[Transcribed page contents]
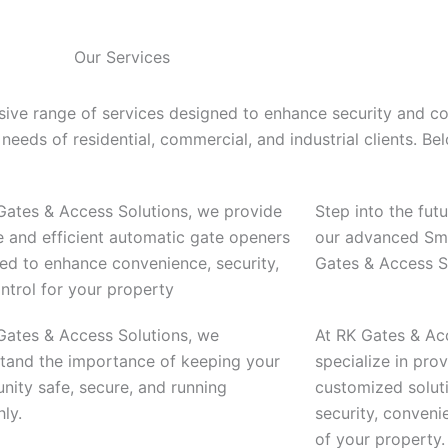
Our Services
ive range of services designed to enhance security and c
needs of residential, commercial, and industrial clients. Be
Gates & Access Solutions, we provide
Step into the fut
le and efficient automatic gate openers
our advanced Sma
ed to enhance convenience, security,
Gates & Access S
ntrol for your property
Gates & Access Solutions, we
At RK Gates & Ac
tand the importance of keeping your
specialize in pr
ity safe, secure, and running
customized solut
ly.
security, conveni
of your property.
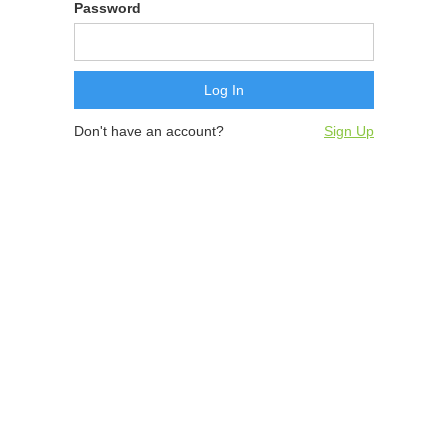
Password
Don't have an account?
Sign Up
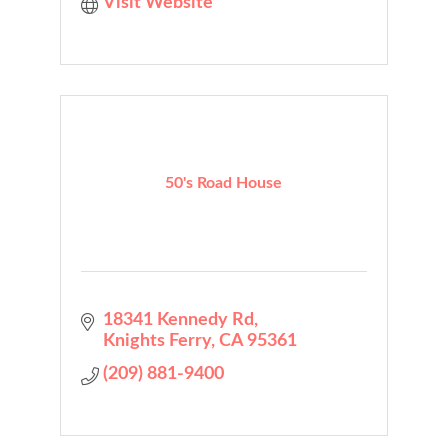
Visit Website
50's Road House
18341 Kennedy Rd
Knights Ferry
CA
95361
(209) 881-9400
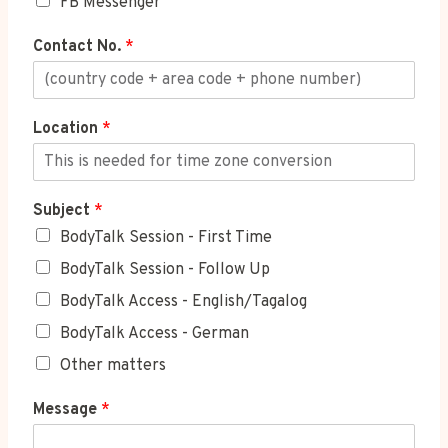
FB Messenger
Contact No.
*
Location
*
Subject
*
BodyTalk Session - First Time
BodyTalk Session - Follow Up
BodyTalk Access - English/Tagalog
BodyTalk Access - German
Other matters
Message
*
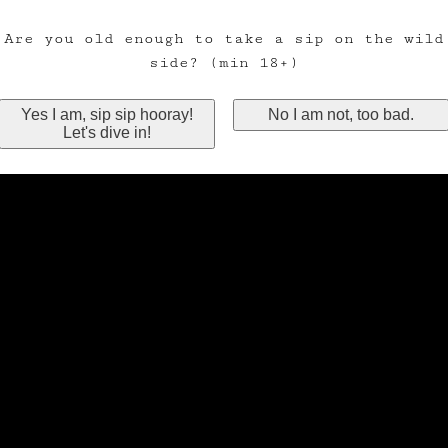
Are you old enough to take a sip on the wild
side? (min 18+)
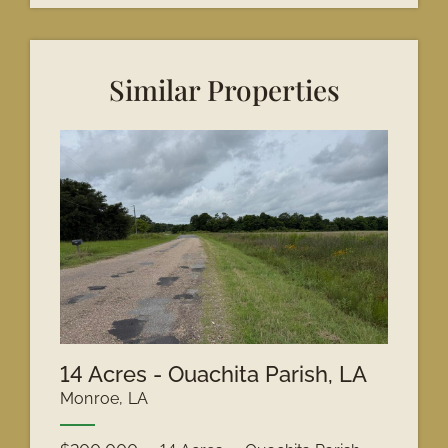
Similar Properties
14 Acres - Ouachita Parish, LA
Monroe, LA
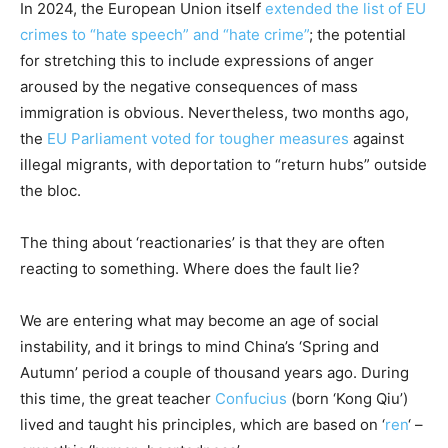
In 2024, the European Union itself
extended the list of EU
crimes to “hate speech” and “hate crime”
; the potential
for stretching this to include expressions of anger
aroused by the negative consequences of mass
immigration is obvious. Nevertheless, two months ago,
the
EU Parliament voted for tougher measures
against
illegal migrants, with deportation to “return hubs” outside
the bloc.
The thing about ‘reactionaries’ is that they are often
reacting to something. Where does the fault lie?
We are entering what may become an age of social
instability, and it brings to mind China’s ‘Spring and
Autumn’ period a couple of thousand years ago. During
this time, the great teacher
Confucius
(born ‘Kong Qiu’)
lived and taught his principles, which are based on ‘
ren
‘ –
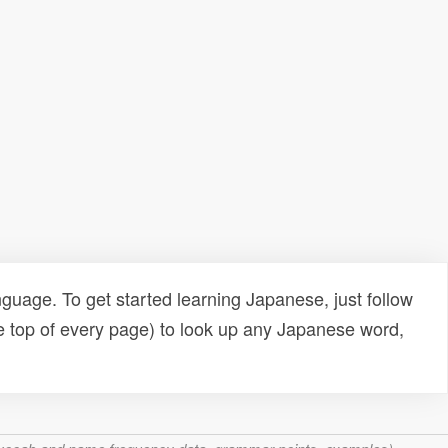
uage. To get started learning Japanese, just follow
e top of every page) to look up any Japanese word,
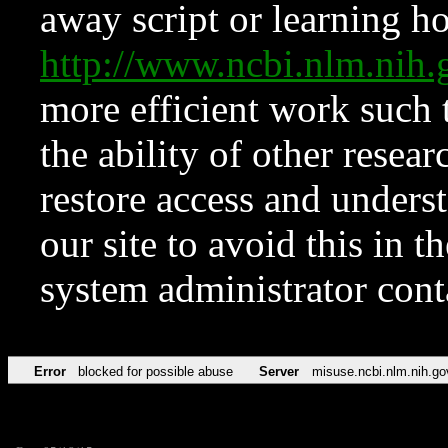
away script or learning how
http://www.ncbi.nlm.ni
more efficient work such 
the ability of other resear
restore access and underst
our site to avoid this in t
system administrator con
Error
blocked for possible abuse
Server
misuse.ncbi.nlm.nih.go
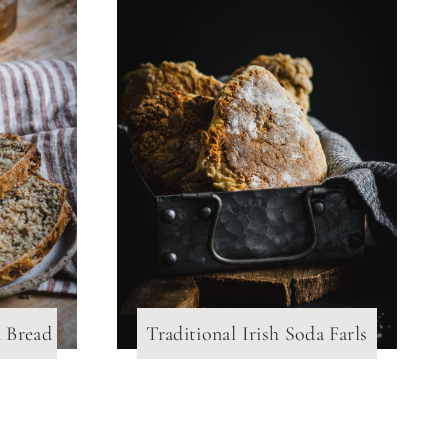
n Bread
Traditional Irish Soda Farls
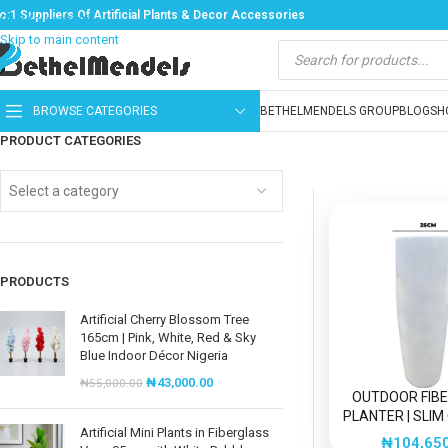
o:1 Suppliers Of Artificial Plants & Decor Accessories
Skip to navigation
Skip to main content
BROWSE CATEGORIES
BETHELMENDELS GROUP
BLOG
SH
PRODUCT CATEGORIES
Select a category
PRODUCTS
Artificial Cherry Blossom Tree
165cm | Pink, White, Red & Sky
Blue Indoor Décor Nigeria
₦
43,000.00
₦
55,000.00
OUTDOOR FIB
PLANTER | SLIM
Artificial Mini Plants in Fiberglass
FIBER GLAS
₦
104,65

TRY IT:
Go back to the lines above and output, exactly as they stand, the ones from the line containing "(209) 881-9400" to the line containing "Artificial Cherry Blossom Tree". Leave all pictures behind.

ANSWER BOX:
(209) 881-9400
FB Messenger
Contact No.
*
Location
*
Subject
*
BodyTalk Session - First Time
BodyTalk Session - Follow Up
BodyTalk Access - English/Tagalog
BodyTalk Access - German
Other matters
Message
*
Are you old enough to take a sip on the wild
side? (min 18+)
Similar Properties
14 Acres - Ouachita Parish, LA
Monroe, LA
In 2024, the European Union itself
extended the list of EU
crimes to “hate speech” and “hate crime”
; the potential
for stretching this to include expressions of anger
aroused by the negative consequences of mass
immigration is obvious. Nevertheless, two months ago,
the
EU Parliament voted for tougher measures
against
illegal migrants, with deportation to “return hubs” outside
the bloc.
The thing about ‘reactionaries’ is that they are often
reacting to something. Where does the fault lie?
We are entering what may become an age of social
instability, and it brings to mind China’s ‘Spring and
Autumn’ period a couple of thousand years ago. During
this time, the great teacher
Confucius
(born ‘Kong Qiu’)
lived and taught his principles, which are based on ‘
ren
‘ –
uage. To get started learning Japanese, just follow
e top of every page) to look up any Japanese word,
away script or learning how
http://www.ncbi.nlm.ni
more efficient work such 
the ability of other resear
restore access and underst
our site to avoid this in t
system administrator con
Error
blocked for possible abuse
Server
misuse.ncbi.nlm.nih.go
n Bread
Traditional Irish Soda Farls
o:1 Suppliers Of Artificial Plants & Decor Accessories
Skip to navigation
Skip to main content
BROWSE CATEGORIES
BETHELMENDELS GROUP
BLOG
SH
PRODUCT CATEGORIES
Select a category
PRODUCTS
Artificial Cherry Blossom Tree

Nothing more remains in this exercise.